Literature DB >> 25574181

Interobserver reliability of four diagnostic methods using traditional korean medicine for stroke patients.

Ju Ah Lee1, Mi Mi Ko1, Byoung-Kab Kang1, Terje Alraek2, Stephen Birch3, Myeong Soo Lee1.   

Abstract

Objective. The aim of this study is to evaluate the consistency of pattern identification (PI), a set of diagnostic indicators used by traditional Korean medicine (TKM) clinicians. Methods. A total of 168 stroke patients who were admitted into oriental medical university hospitals from June 2012 through January 2013 were included in the study. Using the PI indicators, each patient was independently diagnosed by two experts from the same department. Interobserver consistency was assessed by simple percentage agreement as well as by kappa and AC1 statistics. Results. Interobserver agreement on the PI indicators (for all patients) was generally high: pulse diagnosis signs (AC1 = 0.66-0.89); inspection signs (AC1 = 0.66-0.95); listening/smelling signs (AC1 = 0.67-0.88); and inquiry signs (AC1 = 0.62-0.94). Conclusion. In four examinations, there was moderate agreement between the clinicians on the PI indicators. To improve clinician consistency (e.g., in the diagnostic criteria used), it is necessary to analyze the reasons for inconsistency and to improve clinician training.

Entities:  

Year:  2014        PMID: 25574181      PMCID: PMC4276114          DOI: 10.1155/2014/465471

Source DB:  PubMed          Journal:  Evid Based Complement Alternat Med        ISSN: 1741-427X            Impact factor:   2.629


1. Introduction

In traditional Korean medicine (TKM) and traditional Chinese medicine (TCM), the diagnostic process is called pattern identification (PI) or syndrome differentiation [1]. TKM or TCM clinicians use the PI system to diagnose the cause, nature, and location of the illness as well as the patient's physical condition and the patient's treatment; they also determine the appropriate treatment (e.g., acupuncture, herbal medicine, and moxibustion) [2]. Therefore, the PI system plays an important role in TCM and TKM. The PI system is a synthetic and analytical process that analyzes information obtained from four examinations.
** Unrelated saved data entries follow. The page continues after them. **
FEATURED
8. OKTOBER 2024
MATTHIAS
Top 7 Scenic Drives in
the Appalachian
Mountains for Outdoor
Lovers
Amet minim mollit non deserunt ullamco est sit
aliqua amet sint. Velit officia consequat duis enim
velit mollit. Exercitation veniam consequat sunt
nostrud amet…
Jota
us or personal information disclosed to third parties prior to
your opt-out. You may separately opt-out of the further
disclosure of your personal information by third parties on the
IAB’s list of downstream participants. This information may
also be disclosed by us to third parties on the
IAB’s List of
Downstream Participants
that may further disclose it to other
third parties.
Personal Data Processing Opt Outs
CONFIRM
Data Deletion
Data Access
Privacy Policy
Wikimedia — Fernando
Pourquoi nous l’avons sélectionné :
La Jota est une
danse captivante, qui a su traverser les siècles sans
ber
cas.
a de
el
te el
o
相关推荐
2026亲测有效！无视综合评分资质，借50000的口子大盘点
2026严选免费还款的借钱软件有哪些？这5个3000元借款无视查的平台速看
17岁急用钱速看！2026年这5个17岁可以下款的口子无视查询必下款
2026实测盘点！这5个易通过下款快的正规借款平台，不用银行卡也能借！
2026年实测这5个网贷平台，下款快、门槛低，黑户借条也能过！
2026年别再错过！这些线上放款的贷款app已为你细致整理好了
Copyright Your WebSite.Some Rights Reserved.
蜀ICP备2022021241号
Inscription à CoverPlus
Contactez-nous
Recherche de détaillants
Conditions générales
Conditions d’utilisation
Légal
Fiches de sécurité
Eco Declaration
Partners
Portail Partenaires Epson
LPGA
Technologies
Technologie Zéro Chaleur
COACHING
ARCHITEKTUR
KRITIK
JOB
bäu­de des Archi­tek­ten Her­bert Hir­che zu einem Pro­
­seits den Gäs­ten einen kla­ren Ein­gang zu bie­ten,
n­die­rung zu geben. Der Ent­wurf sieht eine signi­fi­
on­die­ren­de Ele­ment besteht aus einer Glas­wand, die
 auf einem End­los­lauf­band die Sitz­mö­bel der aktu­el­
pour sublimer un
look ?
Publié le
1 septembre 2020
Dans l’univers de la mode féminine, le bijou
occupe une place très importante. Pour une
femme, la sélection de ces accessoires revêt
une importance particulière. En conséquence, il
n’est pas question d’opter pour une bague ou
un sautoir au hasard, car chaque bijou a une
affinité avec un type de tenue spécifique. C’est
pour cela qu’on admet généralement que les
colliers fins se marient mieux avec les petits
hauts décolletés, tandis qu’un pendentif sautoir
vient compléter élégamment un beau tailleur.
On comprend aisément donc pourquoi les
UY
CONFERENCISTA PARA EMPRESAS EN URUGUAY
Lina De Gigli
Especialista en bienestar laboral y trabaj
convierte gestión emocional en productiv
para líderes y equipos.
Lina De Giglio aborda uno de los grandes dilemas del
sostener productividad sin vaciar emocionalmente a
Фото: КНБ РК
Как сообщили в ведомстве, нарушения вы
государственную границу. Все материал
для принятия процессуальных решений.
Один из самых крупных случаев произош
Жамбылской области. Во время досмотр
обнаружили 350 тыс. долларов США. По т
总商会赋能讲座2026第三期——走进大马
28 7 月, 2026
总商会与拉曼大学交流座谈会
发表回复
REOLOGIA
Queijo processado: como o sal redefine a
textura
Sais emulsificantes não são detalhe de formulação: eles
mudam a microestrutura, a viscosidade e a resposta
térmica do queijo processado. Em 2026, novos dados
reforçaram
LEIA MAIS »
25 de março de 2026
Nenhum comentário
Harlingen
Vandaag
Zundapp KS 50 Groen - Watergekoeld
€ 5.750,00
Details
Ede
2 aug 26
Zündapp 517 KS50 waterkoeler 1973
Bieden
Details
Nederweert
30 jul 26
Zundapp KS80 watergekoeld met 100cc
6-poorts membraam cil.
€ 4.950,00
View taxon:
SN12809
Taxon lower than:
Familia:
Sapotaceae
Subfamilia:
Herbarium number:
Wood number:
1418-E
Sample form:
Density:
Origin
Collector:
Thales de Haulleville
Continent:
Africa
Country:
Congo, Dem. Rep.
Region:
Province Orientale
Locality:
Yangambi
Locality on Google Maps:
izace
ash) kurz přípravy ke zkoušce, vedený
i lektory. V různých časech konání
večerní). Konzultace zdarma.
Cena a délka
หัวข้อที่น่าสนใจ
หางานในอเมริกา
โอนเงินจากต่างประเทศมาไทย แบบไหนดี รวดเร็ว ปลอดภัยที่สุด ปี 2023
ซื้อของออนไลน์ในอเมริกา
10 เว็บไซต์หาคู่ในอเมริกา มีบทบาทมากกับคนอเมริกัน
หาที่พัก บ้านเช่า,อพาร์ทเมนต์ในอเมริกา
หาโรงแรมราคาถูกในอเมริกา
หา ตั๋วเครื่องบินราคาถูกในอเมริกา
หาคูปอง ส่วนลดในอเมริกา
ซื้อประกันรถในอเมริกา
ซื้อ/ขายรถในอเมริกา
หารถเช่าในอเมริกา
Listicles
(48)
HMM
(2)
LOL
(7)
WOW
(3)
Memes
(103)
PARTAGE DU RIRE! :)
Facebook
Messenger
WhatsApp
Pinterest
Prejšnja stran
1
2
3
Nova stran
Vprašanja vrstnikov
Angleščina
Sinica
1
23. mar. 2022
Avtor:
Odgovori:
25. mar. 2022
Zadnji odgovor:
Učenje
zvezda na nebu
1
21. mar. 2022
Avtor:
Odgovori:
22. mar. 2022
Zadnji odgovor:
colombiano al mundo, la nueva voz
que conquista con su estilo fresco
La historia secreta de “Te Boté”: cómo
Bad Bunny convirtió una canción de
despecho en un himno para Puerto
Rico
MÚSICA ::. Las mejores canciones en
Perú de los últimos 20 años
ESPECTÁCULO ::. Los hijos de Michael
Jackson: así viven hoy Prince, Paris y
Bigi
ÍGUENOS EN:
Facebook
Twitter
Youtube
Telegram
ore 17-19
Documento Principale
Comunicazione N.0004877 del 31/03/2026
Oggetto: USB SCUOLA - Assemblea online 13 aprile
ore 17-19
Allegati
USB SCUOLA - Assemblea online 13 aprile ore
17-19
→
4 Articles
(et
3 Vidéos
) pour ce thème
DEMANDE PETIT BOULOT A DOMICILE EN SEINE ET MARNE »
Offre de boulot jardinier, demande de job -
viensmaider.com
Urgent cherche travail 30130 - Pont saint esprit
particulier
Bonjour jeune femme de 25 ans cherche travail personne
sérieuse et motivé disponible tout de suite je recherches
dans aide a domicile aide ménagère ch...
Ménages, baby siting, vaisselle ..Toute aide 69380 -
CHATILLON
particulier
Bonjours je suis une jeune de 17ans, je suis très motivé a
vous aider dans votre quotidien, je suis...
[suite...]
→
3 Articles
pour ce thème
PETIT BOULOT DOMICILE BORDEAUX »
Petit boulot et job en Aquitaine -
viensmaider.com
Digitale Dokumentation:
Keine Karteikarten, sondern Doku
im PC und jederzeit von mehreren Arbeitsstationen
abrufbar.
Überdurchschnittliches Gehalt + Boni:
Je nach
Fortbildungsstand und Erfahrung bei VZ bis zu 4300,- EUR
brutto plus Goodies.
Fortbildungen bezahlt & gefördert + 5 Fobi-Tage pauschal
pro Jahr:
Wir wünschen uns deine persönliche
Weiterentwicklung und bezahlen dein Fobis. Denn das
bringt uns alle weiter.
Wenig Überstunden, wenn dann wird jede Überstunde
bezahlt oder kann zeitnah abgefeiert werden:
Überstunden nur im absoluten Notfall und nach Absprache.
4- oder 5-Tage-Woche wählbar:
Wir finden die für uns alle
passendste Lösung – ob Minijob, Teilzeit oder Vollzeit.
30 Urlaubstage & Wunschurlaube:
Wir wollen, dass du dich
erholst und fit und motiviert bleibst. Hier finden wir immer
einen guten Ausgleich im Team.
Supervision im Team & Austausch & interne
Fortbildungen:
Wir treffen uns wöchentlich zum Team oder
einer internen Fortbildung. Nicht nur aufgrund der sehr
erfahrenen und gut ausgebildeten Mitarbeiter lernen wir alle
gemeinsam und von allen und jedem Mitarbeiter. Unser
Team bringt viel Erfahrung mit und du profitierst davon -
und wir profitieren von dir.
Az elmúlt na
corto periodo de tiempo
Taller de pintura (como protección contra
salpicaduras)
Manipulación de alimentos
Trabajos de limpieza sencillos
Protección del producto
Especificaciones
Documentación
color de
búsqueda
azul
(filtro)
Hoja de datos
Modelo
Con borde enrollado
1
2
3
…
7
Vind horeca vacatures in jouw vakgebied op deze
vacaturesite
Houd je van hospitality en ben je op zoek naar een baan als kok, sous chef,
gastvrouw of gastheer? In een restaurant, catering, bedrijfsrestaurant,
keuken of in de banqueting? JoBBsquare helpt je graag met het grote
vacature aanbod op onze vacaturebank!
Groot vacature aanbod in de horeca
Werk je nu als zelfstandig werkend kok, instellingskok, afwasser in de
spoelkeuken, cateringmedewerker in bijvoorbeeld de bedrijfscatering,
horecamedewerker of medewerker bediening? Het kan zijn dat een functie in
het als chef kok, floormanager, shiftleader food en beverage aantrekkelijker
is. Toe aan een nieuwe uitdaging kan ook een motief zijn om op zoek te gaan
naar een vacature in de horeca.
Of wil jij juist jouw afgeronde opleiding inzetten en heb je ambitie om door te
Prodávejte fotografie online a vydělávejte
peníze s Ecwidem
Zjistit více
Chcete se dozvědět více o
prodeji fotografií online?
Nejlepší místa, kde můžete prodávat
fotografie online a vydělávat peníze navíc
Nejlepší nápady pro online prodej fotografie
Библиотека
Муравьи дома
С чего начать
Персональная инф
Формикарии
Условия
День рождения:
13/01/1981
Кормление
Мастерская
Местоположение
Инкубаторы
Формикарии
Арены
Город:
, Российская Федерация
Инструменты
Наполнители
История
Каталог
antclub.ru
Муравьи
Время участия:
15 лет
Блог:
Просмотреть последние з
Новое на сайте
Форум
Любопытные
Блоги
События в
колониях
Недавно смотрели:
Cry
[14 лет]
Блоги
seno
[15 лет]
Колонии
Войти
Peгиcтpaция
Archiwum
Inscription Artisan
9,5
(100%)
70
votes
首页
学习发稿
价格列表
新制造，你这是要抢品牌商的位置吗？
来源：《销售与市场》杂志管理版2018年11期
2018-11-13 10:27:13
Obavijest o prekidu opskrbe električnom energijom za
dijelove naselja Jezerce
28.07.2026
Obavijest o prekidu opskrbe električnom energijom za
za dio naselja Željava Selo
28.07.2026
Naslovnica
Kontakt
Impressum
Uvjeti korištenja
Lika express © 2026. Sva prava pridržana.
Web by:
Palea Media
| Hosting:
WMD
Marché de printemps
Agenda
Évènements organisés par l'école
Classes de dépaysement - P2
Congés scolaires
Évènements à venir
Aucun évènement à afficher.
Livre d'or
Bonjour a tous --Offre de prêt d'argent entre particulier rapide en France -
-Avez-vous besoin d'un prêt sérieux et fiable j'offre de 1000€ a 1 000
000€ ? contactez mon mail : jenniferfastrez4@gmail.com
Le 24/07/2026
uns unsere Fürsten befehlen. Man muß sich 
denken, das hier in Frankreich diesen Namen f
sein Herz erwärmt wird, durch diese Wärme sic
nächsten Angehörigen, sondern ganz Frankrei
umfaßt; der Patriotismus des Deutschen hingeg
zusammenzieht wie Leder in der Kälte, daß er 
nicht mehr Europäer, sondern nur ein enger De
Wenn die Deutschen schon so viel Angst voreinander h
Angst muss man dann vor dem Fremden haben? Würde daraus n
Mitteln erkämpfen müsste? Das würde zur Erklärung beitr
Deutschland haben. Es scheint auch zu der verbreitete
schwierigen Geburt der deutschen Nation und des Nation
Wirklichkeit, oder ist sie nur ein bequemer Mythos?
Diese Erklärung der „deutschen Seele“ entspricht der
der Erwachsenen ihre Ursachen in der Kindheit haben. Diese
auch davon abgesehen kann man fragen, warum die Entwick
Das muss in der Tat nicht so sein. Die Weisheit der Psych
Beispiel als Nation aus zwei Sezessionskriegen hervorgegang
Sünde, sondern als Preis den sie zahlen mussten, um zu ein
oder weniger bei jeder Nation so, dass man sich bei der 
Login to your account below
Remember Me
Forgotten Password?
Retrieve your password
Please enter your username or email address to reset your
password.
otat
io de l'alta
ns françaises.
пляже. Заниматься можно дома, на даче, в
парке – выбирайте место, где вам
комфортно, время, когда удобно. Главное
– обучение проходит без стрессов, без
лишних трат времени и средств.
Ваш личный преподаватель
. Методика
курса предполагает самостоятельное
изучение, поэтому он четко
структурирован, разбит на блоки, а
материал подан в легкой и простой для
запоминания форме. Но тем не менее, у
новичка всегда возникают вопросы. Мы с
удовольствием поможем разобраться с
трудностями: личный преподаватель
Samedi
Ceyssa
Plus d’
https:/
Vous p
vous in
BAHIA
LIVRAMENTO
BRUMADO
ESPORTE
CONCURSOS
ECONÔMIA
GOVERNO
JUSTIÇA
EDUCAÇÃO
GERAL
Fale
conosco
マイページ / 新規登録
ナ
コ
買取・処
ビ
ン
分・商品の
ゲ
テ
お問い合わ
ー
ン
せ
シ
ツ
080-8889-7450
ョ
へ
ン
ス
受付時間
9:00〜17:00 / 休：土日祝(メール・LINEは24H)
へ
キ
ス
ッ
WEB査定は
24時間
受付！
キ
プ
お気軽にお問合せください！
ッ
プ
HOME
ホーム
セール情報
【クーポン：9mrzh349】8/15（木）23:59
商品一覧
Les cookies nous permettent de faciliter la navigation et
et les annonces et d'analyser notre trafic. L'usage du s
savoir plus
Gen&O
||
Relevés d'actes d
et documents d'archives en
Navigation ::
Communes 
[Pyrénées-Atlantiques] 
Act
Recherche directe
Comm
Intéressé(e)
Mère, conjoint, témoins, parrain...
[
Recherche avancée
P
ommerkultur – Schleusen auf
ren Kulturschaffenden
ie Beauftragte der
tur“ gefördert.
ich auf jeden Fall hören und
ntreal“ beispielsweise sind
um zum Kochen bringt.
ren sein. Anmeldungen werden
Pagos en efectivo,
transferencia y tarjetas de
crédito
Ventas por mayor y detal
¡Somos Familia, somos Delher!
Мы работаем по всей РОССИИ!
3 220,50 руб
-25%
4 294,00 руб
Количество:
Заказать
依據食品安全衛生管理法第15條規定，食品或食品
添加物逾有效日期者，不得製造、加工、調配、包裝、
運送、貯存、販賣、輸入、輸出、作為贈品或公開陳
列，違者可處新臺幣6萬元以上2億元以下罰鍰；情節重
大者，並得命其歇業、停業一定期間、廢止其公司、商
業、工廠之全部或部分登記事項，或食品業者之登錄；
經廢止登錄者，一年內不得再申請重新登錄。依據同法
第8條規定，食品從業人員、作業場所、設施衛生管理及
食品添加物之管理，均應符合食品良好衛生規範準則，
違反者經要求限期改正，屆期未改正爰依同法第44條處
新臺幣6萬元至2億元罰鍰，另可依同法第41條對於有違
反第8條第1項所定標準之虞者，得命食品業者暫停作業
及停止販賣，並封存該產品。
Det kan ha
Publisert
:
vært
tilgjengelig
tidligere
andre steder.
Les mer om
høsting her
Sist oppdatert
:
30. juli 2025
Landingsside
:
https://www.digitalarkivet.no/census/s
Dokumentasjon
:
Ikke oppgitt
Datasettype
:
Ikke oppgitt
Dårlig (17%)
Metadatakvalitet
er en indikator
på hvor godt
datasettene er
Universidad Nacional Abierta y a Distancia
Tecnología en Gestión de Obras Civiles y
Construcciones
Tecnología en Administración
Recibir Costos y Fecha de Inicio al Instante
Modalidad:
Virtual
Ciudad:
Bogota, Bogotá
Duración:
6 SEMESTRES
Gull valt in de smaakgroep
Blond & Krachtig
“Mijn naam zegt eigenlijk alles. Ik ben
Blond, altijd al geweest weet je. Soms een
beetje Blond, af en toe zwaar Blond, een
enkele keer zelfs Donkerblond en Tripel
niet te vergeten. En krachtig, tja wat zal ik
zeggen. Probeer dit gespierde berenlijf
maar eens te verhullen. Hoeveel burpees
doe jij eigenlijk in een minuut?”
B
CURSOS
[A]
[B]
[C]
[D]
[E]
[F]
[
The term “four examinations” is a general term that includes visual inspection, listening and smelling, inquiry, and pulse diagnosis [1]. To successfully perform PI, an objective and precise process using the four examinations is essential. However, the clinical competence of this process is determined by the experience and the knowledge of the clinicians. Several environmental factors, such as the differences between light sources and brightness levels, can significantly influence the visual inspection. Additionally, subjective factors, such as the patient's emotion and the clinician's interrogatory approach or technical skills, can significantly influence the examination. Pulse diagnosis is also determined by the clinician's experience and knowledge [3]. Further, many experiences in the traditional four examinations have not been scientifically or quantitatively verified. Therefore, additional studies are required to improve the reproducibility and objectivity of the TCM and TKM diagnostic processes. Interobserver reproducibility is regarded as one of the foundations of high quality research design [4]. Many common clinical symptoms and signs fail to overcome the lack of reliability limitations when they are subjected to an interobserver study [5]. Previous reports have described the interobserver reliability of pulse diagnosis, tongue diagnosis, and PI for stroke patients [5-9]. However, the actual diagnoses are conducted by pooling information from the four diagnostic methods [9]. Therefore, in this study, we investigated the reliability of the TKM four examinations with stroke patients by evaluating the interobserver reliability regarding how these indicators demonstrated the signs or symptoms that were observed by TKM clinicians.

2. Methods

2.1. Participants

Data for this analysis were collected from a multicenter study of the standardization and objectification of pattern identification in traditional Korean medicine for stroke (SOPI-Stroke) [6, 10, 11]. Stroke patients were admitted between June 2012 and January 2013 to the following oriental medical university hospitals: Kyung Hee Oriental Medical Center (Seoul), Kang dong Kyung Hee Medical Center (Seoul), Daejeon Oriental Medical Hospital (Daejeon), and Dong-eui Oriental Medical Hospital (Pusan) (Figure 1). All patients provided informed consent, according to the procedures that were approved by the institutional review boards (IRBs) at the participating institutions. The following inclusion criteria were applied. The participants had to be enrolled in the study as stroke patients within 30 days of the onset of their symptoms, as confirmed by imaging diagnosis, such as computerized tomography (CT) or magnetic resonance imaging (MRI). Traumatic stroke patients, such as those with subarachnoid, subdural, or epidural hemorrhage, were excluded from the study. The present study was approved by the IRB of the Korean Institute of Oriental Medicine (KIOM) and by each of the oriental medical university hospitals.
Figure 1

Flow diagram of patients enrolled in the study.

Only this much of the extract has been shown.